Dr. Andrea Fanta, an associate professor of Latin American Culture and WPHL Faculty Fellow from the Modern Languages Department, has won a Fulbright US Scholar award to teach and conduct research in Bogota, Colombia. Dr. Fanta's work centers on the Latin American Diaspora Archive. The archive's mission is to collect and preserve first-person stories from the Latin American diaspora, creating an audio-visual memory for these communities and articulating a digital heritage that reconstructs the historical realities of displacement experienced by Latin Americans.
During her time in Colombia as a Fulbright US scholar, Dr. Fanta plans to broaden the scope of her research and teaching experience on the origins of the political, historical, and cultural realities of the Colombian migration to the United States, as well as on digital narratives and digital-born archives as potential mediums for dissemination. She will be teaching a course titled "Digital Memories of the Latin American Diaspora: Archiving, Storytelling, and Preservation" for the M.A. in Cultural Studies at Universidad Javeriana. In this course, students will delve into the topic of how our identities and memories are shaped, hidden, and even erased. Students will explore the impact of digital memory and storytelling on preserving individual and communal identities and memories. The course will also investigate the concept of archives as a method for acquiring, collecting, conserving, interpreting, communicating, and exhibiting artifacts, and how archival methods can aid in the construction of history and the creation of cultural memory.
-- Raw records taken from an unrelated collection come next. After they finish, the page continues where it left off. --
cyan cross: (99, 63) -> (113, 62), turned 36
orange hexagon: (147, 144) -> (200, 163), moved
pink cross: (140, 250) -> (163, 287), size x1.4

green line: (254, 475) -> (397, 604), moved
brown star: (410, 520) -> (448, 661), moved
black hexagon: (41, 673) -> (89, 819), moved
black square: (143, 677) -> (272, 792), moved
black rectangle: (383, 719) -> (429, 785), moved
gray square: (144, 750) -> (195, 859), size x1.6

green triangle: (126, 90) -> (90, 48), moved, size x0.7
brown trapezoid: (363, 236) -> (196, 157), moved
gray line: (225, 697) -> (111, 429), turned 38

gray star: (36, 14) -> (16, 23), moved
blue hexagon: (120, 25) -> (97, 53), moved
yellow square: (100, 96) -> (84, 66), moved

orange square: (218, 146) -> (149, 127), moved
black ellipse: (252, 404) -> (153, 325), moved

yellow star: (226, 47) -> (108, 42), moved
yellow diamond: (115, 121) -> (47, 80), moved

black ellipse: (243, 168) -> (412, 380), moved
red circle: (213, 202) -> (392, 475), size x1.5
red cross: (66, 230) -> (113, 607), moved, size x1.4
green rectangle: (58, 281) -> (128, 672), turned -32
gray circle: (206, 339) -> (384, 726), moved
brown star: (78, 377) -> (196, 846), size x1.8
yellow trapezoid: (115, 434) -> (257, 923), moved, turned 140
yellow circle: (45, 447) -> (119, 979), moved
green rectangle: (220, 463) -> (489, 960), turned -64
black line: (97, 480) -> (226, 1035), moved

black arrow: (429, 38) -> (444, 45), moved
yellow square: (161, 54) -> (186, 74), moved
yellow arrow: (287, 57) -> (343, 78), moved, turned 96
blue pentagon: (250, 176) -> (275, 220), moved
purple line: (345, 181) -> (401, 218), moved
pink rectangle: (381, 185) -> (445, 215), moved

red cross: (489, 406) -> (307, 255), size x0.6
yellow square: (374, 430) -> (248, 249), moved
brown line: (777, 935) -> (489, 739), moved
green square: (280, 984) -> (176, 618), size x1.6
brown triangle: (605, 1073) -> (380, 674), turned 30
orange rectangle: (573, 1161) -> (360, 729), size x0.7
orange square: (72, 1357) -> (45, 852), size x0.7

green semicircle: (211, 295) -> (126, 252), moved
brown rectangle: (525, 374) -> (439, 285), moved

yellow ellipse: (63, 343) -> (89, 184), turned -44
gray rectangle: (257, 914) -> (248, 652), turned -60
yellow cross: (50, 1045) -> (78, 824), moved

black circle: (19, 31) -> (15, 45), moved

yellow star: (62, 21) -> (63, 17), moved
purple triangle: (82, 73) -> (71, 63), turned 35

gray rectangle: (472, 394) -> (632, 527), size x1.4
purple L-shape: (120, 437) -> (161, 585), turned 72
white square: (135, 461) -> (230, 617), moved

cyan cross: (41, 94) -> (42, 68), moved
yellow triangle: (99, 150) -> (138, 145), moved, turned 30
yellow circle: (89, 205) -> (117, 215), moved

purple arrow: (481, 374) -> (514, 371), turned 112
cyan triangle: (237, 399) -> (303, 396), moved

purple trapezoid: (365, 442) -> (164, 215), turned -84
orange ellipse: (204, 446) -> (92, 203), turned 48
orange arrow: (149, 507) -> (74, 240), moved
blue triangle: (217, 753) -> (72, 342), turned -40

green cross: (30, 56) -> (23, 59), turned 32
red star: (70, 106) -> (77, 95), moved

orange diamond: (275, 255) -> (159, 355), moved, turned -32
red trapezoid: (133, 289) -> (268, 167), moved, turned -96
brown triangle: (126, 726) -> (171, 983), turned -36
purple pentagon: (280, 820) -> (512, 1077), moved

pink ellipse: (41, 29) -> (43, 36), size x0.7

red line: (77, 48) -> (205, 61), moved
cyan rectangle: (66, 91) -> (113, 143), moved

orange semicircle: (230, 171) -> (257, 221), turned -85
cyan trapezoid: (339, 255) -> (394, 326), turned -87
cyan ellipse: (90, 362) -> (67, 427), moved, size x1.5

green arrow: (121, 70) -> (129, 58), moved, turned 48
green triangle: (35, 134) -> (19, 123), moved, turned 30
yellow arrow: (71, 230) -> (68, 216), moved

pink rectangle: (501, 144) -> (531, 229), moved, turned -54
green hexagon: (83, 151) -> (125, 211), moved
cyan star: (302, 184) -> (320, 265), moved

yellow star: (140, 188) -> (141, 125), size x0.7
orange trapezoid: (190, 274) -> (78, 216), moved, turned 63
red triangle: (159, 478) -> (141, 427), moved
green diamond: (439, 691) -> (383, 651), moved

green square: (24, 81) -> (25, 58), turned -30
Dr. Fanta's personal interest in migratory and diasporic life has led her to conduct research on the experience of migration through the collection and preservation of oral narratives. Her project aims to hold the largest repository of personal accounts from the Latin American diaspora as a humanities digital archive. "To me, the Latin American Diaspora Archive is a token, a tangible manifestation of facts, experiences, and stories that could hold a path to understanding our humanity," Dr. Fanta said.
The Latin American experience is a complex and multifaceted one, characterized by diverse cultural traditions, histories, and identities. However, with the transnational flows and mass migrations that are a result of globalization, the Latin American experience extends throughout the globe. This fact was highlighted by a study released in 2021 by the Center for Economic Development at Harvard University, which estimated that five million Colombians, or 10% of the country's population, now reside abroad.
This reality serves as the backdrop for Dr. Fanta´s research project that seeks to investigate the notion that the Latin American experience is not limited to a region south of the Rio Grande. To do so, Dr. Fanta's project raises important questions about how national identity is defined when people are in motion, what it means to be Latin American, and the conditions that force or allow a person to leave their homeland. Moreover, Dr. Fanta's project also aims to explore how memories can be preserved and recorded to better understand the Latin American experience. The project draws on personal stories, diasporic experiences, memories, and affect that emerge from having left a homeland.
Dr. Fanta's project is a valuable contribution to the study of Latin American experience, offering insights into the complexities of national identity, the conditions that give rise to migration, and the ways in which memories can be preserved and interpreted. Through the preservation of personal stories and memories, the project highlights the rich cultural heritage and diverse contributions of the Latin American diaspora to the history of the continent.